The importance of effective and reliable storage of energy has been considered for the ubiquitous use of a wide range of devices, from small electronic devices to electric cars. As the safety issues such as an explosion or a fire continuously arises, the solid electrolyte based battery systems have attracted much interests to solve the safety limitations of the currently used organic liquid electrolyte based battery systems. Compared to highly flammable organic liquid electrolytes, the solid electrolyte completely separates the electrodes physically, thus exhibiting excellent safety by preventing circuit failure due to local shorts. Among the various solid electrolytes, sodium superionic conductor (NASICON) has been studied as the most promising sodium ion solid electrolyte due to its high sodium ion conductivity and isotropic properties. In this study, we have investigated several factors on the phase formation and the sinterability of NASICON to enhance the ionic conductivity. In order to solve the phase formation and densification problems on NASICON, we have proposed a reaction sintering process which is used for sintering of low-sinterable multicomponent compounds. To evaluate the reaction sintering conditions, the properties of powders calcined at various temperatures were investigated by TG-DTA, XRD, and SEM. Powders calcined at various temperatures were sintered at the same temperature to compare the microstructure and the measured density. Based on the observed reaction sintering conditions, the effect of rare-earth ion doping on the ionic conductivity of NASICON was also investigated via EIS analysis performed at from room temperature to $300 ^\circ C$. In conclusion, we obtained well-densified NASICON and the highest conductivity was measured at $1.05×10^{-3}$ S / cm in the La doped sample. The ionic conductivity measured in this study was higher than that of other ion-doped NASICONs reported recently.

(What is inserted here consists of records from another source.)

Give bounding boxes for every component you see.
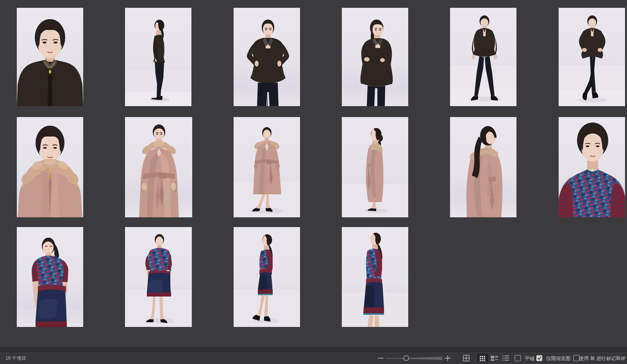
svg-text:使用 ⌘ 进行标记和评: 使用 ⌘ 进行标记和评 — [579, 356, 625, 361]
svg-text:平铺: 平铺 — [525, 356, 534, 361]
svg-text:仅限缩览图: 仅限缩览图 — [546, 356, 571, 361]
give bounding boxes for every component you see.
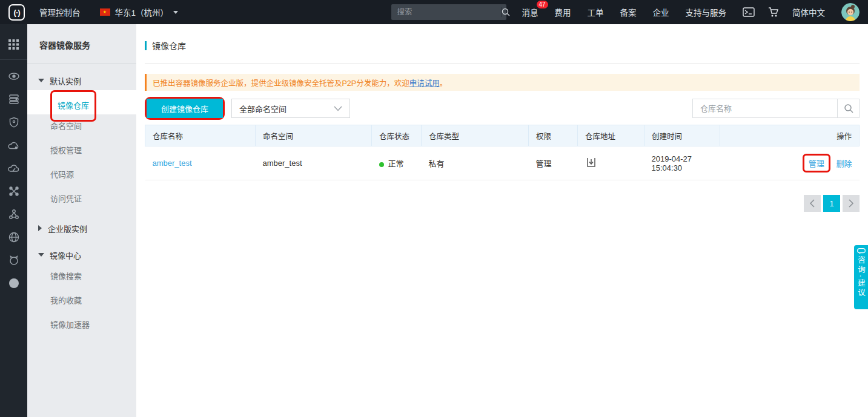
dot-product-icon[interactable] bbox=[0, 272, 27, 295]
globe-product-icon[interactable] bbox=[0, 226, 27, 249]
page-header: 镜像仓库 bbox=[145, 24, 860, 64]
col-namespace: 命名空间 bbox=[256, 125, 372, 146]
content-area: 镜像仓库 已推出容器镜像服务企业版，提供企业级镜像安全托管及P2P分发能力，欢迎… bbox=[136, 24, 868, 417]
repo-search bbox=[692, 99, 860, 118]
page-title: 镜像仓库 bbox=[152, 39, 186, 51]
table-header-row: 仓库名称 命名空间 仓库状态 仓库类型 权限 仓库地址 创建时间 操作 bbox=[145, 125, 860, 146]
banner-suffix: 。 bbox=[440, 77, 448, 88]
repo-name-link[interactable]: amber_test bbox=[153, 159, 192, 168]
notice-banner: 已推出容器镜像服务企业版，提供企业级镜像安全托管及P2P分发能力，欢迎申请试用。 bbox=[145, 74, 860, 91]
col-created-time: 创建时间 bbox=[644, 125, 720, 146]
col-permission: 权限 bbox=[529, 125, 578, 146]
create-repo-button[interactable]: 创建镜像仓库 bbox=[147, 99, 223, 118]
feedback-widget-label: 咨询·建议 bbox=[855, 256, 867, 298]
sidebar-section-default-instance[interactable]: 默认实例 bbox=[27, 64, 136, 90]
namespace-filter-dropdown[interactable]: 全部命名空间 bbox=[231, 99, 350, 118]
global-search-input[interactable] bbox=[391, 8, 501, 16]
delete-action-link[interactable]: 删除 bbox=[836, 159, 852, 168]
cell-actions: 管理 删除 bbox=[720, 146, 860, 180]
alibaba-cloud-logo-icon[interactable]: (-) bbox=[8, 4, 25, 21]
annotation-box-manage-action: 管理 bbox=[803, 154, 830, 172]
china-flag-icon: ★ bbox=[100, 8, 110, 16]
col-repo-address: 仓库地址 bbox=[578, 125, 644, 146]
status-dot-icon bbox=[379, 162, 384, 167]
region-label: 华东1（杭州） bbox=[115, 6, 169, 18]
cell-repo-address bbox=[578, 146, 644, 180]
mascot-product-icon[interactable] bbox=[0, 249, 27, 272]
rail-divider bbox=[0, 59, 27, 60]
triangle-down-icon bbox=[38, 253, 44, 257]
enterprise-link[interactable]: 企业 bbox=[653, 6, 669, 18]
pagination: 1 bbox=[145, 195, 860, 212]
banner-text: 已推出容器镜像服务企业版，提供企业级镜像安全托管及P2P分发能力，欢迎 bbox=[153, 77, 409, 88]
messages-link[interactable]: 消息47 bbox=[522, 6, 538, 18]
annotation-box-create-button: 创建镜像仓库 bbox=[145, 97, 225, 120]
repo-search-icon[interactable] bbox=[837, 99, 859, 117]
avatar[interactable] bbox=[841, 3, 860, 21]
chat-icon bbox=[857, 248, 866, 254]
messages-badge: 47 bbox=[537, 1, 548, 8]
language-switcher[interactable]: 简体中文 bbox=[792, 6, 825, 18]
sidebar-item-image-repos[interactable]: 镜像仓库 bbox=[27, 90, 136, 114]
triangle-right-icon bbox=[38, 225, 42, 231]
topbar-menu: 消息47 费用 工单 备案 企业 支持与服务 简体中文 bbox=[522, 6, 842, 18]
global-search bbox=[391, 4, 506, 20]
main-layout: 容器镜像服务 默认实例 镜像仓库 命名空间 授权管理 代码源 访问凭证 企业版实… bbox=[0, 24, 868, 417]
page-number-button[interactable]: 1 bbox=[823, 195, 840, 212]
sidebar-item-image-search[interactable]: 镜像搜索 bbox=[27, 264, 136, 289]
network-nodes-product-icon[interactable] bbox=[0, 180, 27, 203]
copy-address-icon[interactable] bbox=[585, 156, 597, 168]
chevron-down-icon bbox=[173, 11, 178, 14]
cell-status: 正常 bbox=[372, 146, 422, 180]
cell-namespace: amber_test bbox=[256, 146, 372, 180]
cloud-storage-product-icon[interactable] bbox=[0, 134, 27, 157]
shopping-cart-icon[interactable] bbox=[768, 7, 779, 18]
cloudshell-terminal-icon[interactable] bbox=[743, 7, 755, 17]
prev-page-button[interactable] bbox=[804, 195, 821, 212]
molecule-product-icon[interactable] bbox=[0, 203, 27, 226]
region-selector[interactable]: ★ 华东1（杭州） bbox=[100, 6, 179, 18]
col-repo-name: 仓库名称 bbox=[145, 125, 256, 146]
repo-search-input[interactable] bbox=[693, 99, 837, 117]
search-icon[interactable] bbox=[501, 7, 510, 17]
feedback-widget[interactable]: 咨询·建议 bbox=[854, 245, 868, 309]
sidebar: 容器镜像服务 默认实例 镜像仓库 命名空间 授权管理 代码源 访问凭证 企业版实… bbox=[27, 24, 136, 417]
console-home-link[interactable]: 管理控制台 bbox=[39, 6, 81, 18]
triangle-down-icon bbox=[38, 79, 44, 82]
cell-permission: 管理 bbox=[529, 146, 578, 180]
manage-action-link[interactable]: 管理 bbox=[809, 159, 824, 168]
sidebar-item-authorization[interactable]: 授权管理 bbox=[27, 139, 136, 163]
support-link[interactable]: 支持与服务 bbox=[686, 6, 727, 18]
ecs-product-icon[interactable] bbox=[0, 65, 27, 88]
topbar: (-) 管理控制台 ★ 华东1（杭州） 消息47 费用 工单 备案 企业 支持与… bbox=[0, 0, 868, 24]
cell-repo-type: 私有 bbox=[422, 146, 529, 180]
apps-grid-icon[interactable] bbox=[0, 33, 27, 56]
col-repo-type: 仓库类型 bbox=[422, 125, 529, 146]
sidebar-item-access-credentials[interactable]: 访问凭证 bbox=[27, 187, 136, 211]
next-page-button[interactable] bbox=[843, 195, 860, 212]
sidebar-item-my-favorites[interactable]: 我的收藏 bbox=[27, 289, 136, 313]
cell-created-time: 2019-04-27 15:04:30 bbox=[644, 146, 720, 180]
col-actions: 操作 bbox=[720, 125, 860, 146]
sidebar-item-namespaces[interactable]: 命名空间 bbox=[27, 114, 136, 139]
apply-trial-link[interactable]: 申请试用 bbox=[409, 77, 440, 88]
cdn-product-icon[interactable] bbox=[0, 157, 27, 180]
billing-link[interactable]: 费用 bbox=[555, 6, 571, 18]
icp-link[interactable]: 备案 bbox=[620, 6, 637, 18]
sidebar-item-code-source[interactable]: 代码源 bbox=[27, 163, 136, 187]
sidebar-title: 容器镜像服务 bbox=[27, 24, 136, 64]
sidebar-item-image-accelerator[interactable]: 镜像加速器 bbox=[27, 313, 136, 337]
toolbar: 创建镜像仓库 全部命名空间 bbox=[145, 97, 860, 120]
col-repo-status: 仓库状态 bbox=[372, 125, 422, 146]
title-accent-bar bbox=[145, 41, 147, 50]
server-stack-product-icon[interactable] bbox=[0, 88, 27, 111]
security-product-icon[interactable] bbox=[0, 111, 27, 134]
sidebar-section-enterprise-instance[interactable]: 企业版实例 bbox=[27, 211, 136, 238]
tickets-link[interactable]: 工单 bbox=[588, 6, 604, 18]
repo-table: 仓库名称 命名空间 仓库状态 仓库类型 权限 仓库地址 创建时间 操作 ambe… bbox=[145, 125, 860, 180]
table-row: amber_test amber_test 正常 私有 管理 2019-04-2… bbox=[145, 146, 860, 180]
sidebar-section-image-center[interactable]: 镜像中心 bbox=[27, 238, 136, 264]
product-icon-rail bbox=[0, 24, 27, 417]
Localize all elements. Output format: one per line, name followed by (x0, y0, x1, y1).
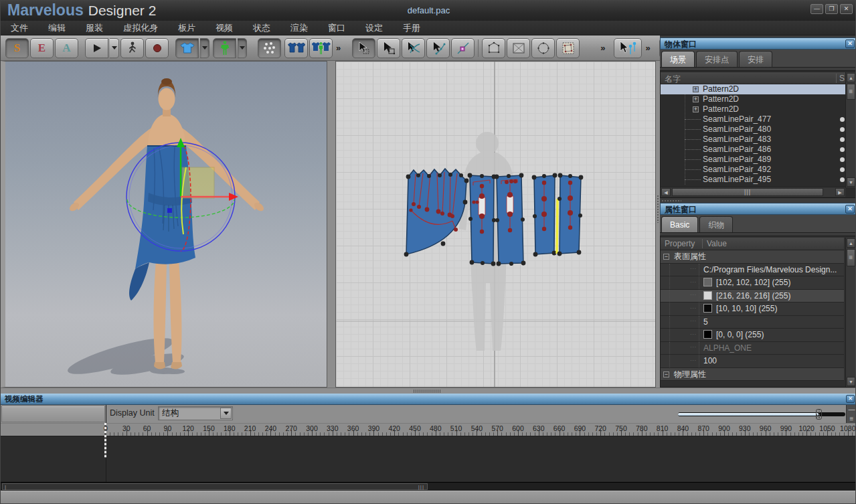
visibility-bullet-icon[interactable] (840, 157, 845, 162)
property-value[interactable]: 5 (703, 316, 843, 329)
menu-item-avatar[interactable]: 虚拟化身 (113, 21, 168, 35)
add-point-tool-button[interactable] (451, 38, 475, 58)
tree-item-seamlinepair-495[interactable]: SeamLinePair_495 (661, 175, 845, 185)
move-pattern-tool-button[interactable] (377, 38, 400, 58)
select-tool-button[interactable] (352, 38, 375, 58)
tab-fabric[interactable]: 织物 (699, 216, 733, 232)
scrollbar-thumb[interactable]: |||| (2, 483, 428, 490)
menu-item-window[interactable]: 窗口 (318, 21, 355, 35)
pattern-tools-overflow[interactable]: » (598, 43, 608, 53)
property-row[interactable]: ...[0, 0, 0] (255) (661, 329, 844, 342)
editor-splitter[interactable] (1, 388, 856, 394)
property-row[interactable]: ...[102, 102, 102] (255) (661, 276, 844, 290)
show-arrangement-points-button[interactable] (258, 38, 281, 58)
timeline-zoom-slider[interactable] (678, 412, 845, 416)
timeline-track-area[interactable] (1, 436, 856, 482)
animation-button[interactable] (120, 38, 144, 58)
tree-item-seamlinepair-489[interactable]: SeamLinePair_489 (661, 155, 845, 165)
property-value[interactable]: [102, 102, 102] (255) (703, 276, 843, 289)
viewport-3d[interactable] (1, 61, 327, 388)
property-row[interactable]: ...100 (661, 355, 844, 368)
pattern-piece-side-left[interactable] (532, 173, 558, 257)
object-window-close-button[interactable]: ✕ (845, 39, 855, 48)
visibility-bullet-icon[interactable] (840, 117, 845, 122)
edit-mode-button[interactable]: E (30, 38, 54, 58)
collapse-icon[interactable]: − (663, 254, 669, 260)
menu-item-state[interactable]: 状态 (243, 21, 280, 35)
property-window-close-button[interactable]: ✕ (845, 205, 855, 214)
tree-item-pattern2d[interactable]: +Pattern2D (661, 94, 845, 104)
collapse-icon[interactable]: − (663, 371, 669, 377)
pattern-piece-back-left[interactable] (468, 173, 497, 266)
tab-basic[interactable]: Basic (661, 216, 698, 232)
property-value[interactable]: 100 (703, 355, 843, 367)
minimize-button[interactable]: — (810, 4, 823, 14)
avatar-mode-button[interactable]: A (55, 38, 78, 58)
scrollbar-thumb[interactable]: ||| (672, 188, 823, 196)
tree-item-seamlinepair-486[interactable]: SeamLinePair_486 (661, 145, 845, 155)
tree-item-seamlinepair-477[interactable]: SeamLinePair_477 (661, 114, 845, 124)
property-value[interactable]: C:/Program Files/Marvelous Design... (703, 264, 843, 276)
menu-item-settings[interactable]: 设定 (355, 21, 393, 35)
show-avatar-dropdown[interactable] (238, 38, 247, 58)
toolbar-overflow-button[interactable]: » (333, 43, 343, 53)
close-button[interactable]: ✕ (840, 4, 853, 14)
internal-polygon-tool-button[interactable] (556, 38, 580, 58)
expand-icon[interactable]: + (693, 106, 699, 112)
timeline-ruler[interactable]: 0306090120150180210240270300330360390420… (1, 423, 856, 436)
simulation-mode-button[interactable]: S (5, 38, 29, 58)
menu-item-garment[interactable]: 服装 (76, 21, 113, 35)
property-row[interactable]: ...C:/Program Files/Marvelous Design... (661, 264, 844, 277)
color-swatch[interactable] (703, 291, 712, 300)
property-row[interactable]: ...ALPHA_ONE (661, 342, 844, 355)
edit-curve-tool-button[interactable] (402, 38, 425, 58)
show-garment-dropdown[interactable] (200, 38, 209, 58)
tree-item-seamlinepair-492[interactable]: SeamLinePair_492 (661, 165, 845, 175)
property-grid-vscrollbar[interactable]: ▲ ≡ ▼ (845, 238, 855, 387)
property-window-titlebar[interactable]: 属性窗口 ✕ (660, 203, 856, 215)
object-list-vscrollbar[interactable]: ▲ ≡ ▼ (845, 72, 855, 187)
value-column-header[interactable]: Value (702, 239, 727, 248)
timeline-playhead[interactable] (104, 423, 106, 458)
video-editor-titlebar[interactable]: 视频编辑器 ✕ (1, 394, 856, 405)
tab-arrangement[interactable]: 安排 (739, 51, 772, 67)
rectangle-tool-button[interactable] (507, 38, 530, 58)
record-button[interactable] (145, 38, 169, 58)
property-value[interactable]: [216, 216, 216] (255) (703, 290, 843, 303)
property-row[interactable]: ...[216, 216, 216] (255) (661, 290, 844, 303)
scroll-down-button[interactable]: ▼ (847, 377, 855, 386)
clone-garment-button[interactable] (284, 38, 308, 58)
color-swatch[interactable] (703, 304, 712, 313)
tab-scene[interactable]: 场景 (661, 51, 695, 67)
dropdown-button[interactable] (220, 408, 232, 419)
object-window-titlebar[interactable]: 物体窗口 ✕ (660, 37, 856, 50)
tab-arrangement-points[interactable]: 安排点 (696, 51, 738, 67)
property-group-row[interactable]: −物理属性 (661, 368, 844, 382)
color-swatch[interactable] (703, 278, 712, 286)
circle-tool-button[interactable] (531, 38, 555, 58)
expand-icon[interactable]: + (693, 96, 699, 102)
display-unit-select[interactable]: 结构 (158, 406, 233, 420)
color-swatch[interactable] (703, 330, 712, 339)
video-editor-close-button[interactable]: ✕ (846, 395, 855, 403)
menu-item-edit[interactable]: 编辑 (38, 21, 76, 35)
scroll-right-button[interactable]: ▶ (835, 188, 845, 196)
show-garment-button[interactable] (175, 38, 199, 58)
play-button[interactable] (85, 38, 108, 58)
tree-item-seamlinepair-480[interactable]: SeamLinePair_480 (661, 124, 845, 135)
show-column-header[interactable]: S (836, 74, 845, 83)
menu-item-manual[interactable]: 手册 (393, 21, 430, 35)
pattern-piece-side-right[interactable] (558, 173, 584, 256)
visibility-bullet-icon[interactable] (840, 137, 845, 142)
viewport-splitter[interactable] (327, 61, 335, 388)
scrollbar-thumb[interactable]: ≡ (847, 84, 855, 100)
property-row[interactable]: ...5 (661, 316, 844, 329)
property-column-header[interactable]: Property (665, 239, 695, 248)
property-value[interactable]: [0, 0, 0] (255) (703, 329, 843, 341)
timeline-hscrollbar[interactable]: |||| (1, 482, 856, 491)
show-avatar-button[interactable] (213, 38, 236, 58)
expand-icon[interactable]: + (693, 86, 699, 92)
edit-seam-tool-button[interactable] (614, 38, 642, 58)
pattern-piece-front-drape[interactable] (404, 169, 469, 256)
menu-item-pattern[interactable]: 板片 (168, 21, 205, 35)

고체 전해질 세라믹스는 현재 사용되는 액체 유기 전해질과는 달리 발화성이 없기 때문에, 최근 화두로 떠오른 배터리의 안정성 문제의 해결책으로 주목 받고 있다. 나시콘 고체 전해질은 높은 소듐 이온 전도도를 가지며, 등방적인 특성을 나타내기 때문에 가장 유력한 소듐 이온 고체 전해질로 연구되고 있다. 본 연구에서는, 나시콘의 이온 전도성 향상을 위해 상 형성 및 소결성에 영향을 미치는 요인들을 연구하였다. 나시콘의 낮은 소결성 문제를 해결하기 위한 방법으로 난소결성 다성분계 화합물의 소결에 이용되는 반응 소결 공정을 제안하였다. 제안한 반응 소결 공정을 이용하여 치밀화된 나시콘을 얻을 수 있었으며 교류 임피던스 분광법을 이용하여 상온에서 300도까지의 온도에서 이온 전도도를 측정하였다. 그 결과, 상온에서 $10^{-3}$ S/cm의 높은 이온 전도도를 가지는 시편을 얻을 수 있었으며, 본 연구에서 제안한 방법으로 만들어진 시편들은 최근 보고된 논문들의 이온 전도도보다 높은 값을 가졌다.